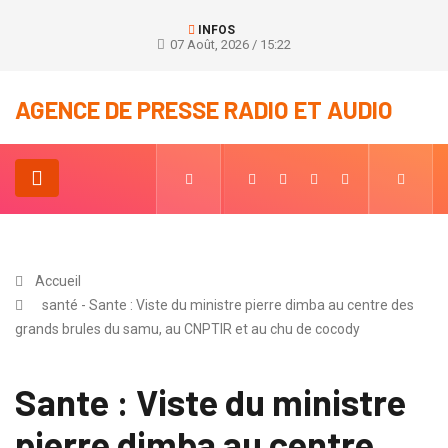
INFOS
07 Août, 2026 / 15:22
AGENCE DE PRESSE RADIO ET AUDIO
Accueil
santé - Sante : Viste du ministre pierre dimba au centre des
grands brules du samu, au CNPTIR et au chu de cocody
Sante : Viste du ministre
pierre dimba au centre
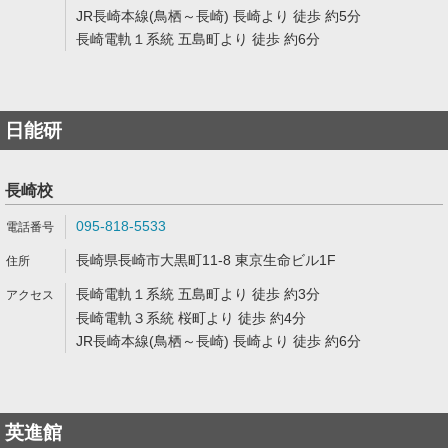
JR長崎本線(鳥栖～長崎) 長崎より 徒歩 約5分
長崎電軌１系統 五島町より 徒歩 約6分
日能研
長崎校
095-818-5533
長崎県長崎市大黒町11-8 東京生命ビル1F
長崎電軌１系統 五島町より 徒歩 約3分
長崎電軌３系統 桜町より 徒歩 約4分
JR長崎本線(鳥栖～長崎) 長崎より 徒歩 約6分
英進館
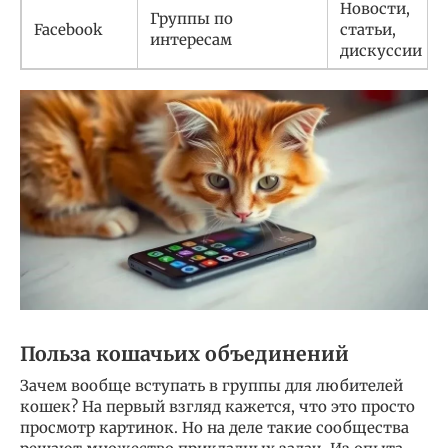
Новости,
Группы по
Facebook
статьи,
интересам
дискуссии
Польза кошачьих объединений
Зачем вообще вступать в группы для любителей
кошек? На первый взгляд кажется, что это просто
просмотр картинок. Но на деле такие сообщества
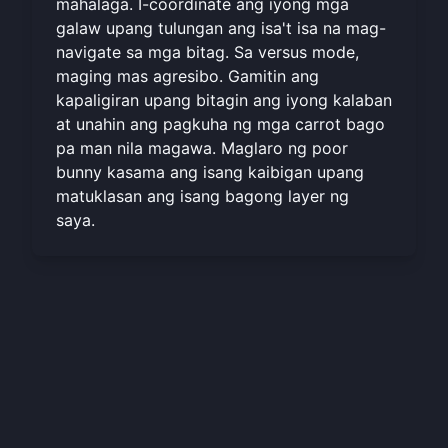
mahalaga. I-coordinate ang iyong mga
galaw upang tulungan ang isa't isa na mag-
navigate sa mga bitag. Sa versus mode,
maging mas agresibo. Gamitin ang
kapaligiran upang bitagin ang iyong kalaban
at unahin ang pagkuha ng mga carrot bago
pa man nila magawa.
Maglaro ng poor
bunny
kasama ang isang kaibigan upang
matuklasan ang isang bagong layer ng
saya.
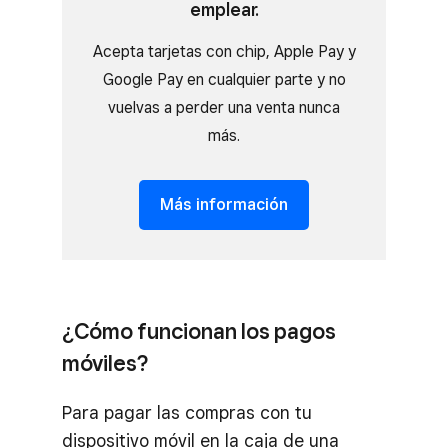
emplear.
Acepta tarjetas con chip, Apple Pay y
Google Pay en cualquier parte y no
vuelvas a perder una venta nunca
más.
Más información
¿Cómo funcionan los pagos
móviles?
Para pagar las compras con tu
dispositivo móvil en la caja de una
---
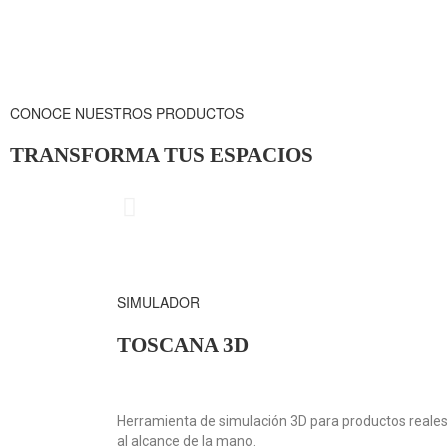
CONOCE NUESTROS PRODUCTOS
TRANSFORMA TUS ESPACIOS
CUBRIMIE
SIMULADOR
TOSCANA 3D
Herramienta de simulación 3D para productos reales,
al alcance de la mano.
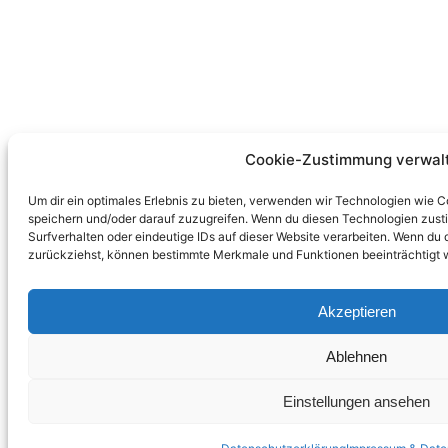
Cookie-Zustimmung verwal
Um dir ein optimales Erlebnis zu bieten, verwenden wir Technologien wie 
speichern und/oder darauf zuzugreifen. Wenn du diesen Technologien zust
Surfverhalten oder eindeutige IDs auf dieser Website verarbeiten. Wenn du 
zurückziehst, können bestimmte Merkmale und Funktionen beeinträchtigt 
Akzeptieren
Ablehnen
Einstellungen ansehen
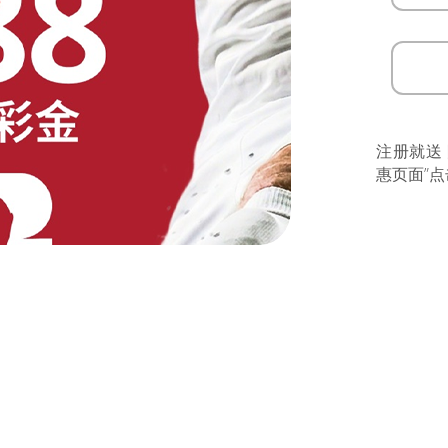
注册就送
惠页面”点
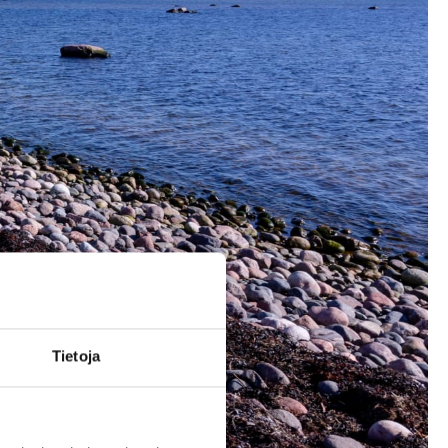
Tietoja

[Exercise instructions]
Among the entries above, locate the lines containing "Google Pay en cualquier parte y no" and "dispositivo móvil en la caja de una", and transcribe exactly those two lines and all lines between.

[Result]
Google Pay en cualquier parte y no
vuelvas a perder una venta nunca
más.
Más información
¿Cómo funcionan los pagos
móviles?
Para pagar las compras con tu
dispositivo móvil en la caja de una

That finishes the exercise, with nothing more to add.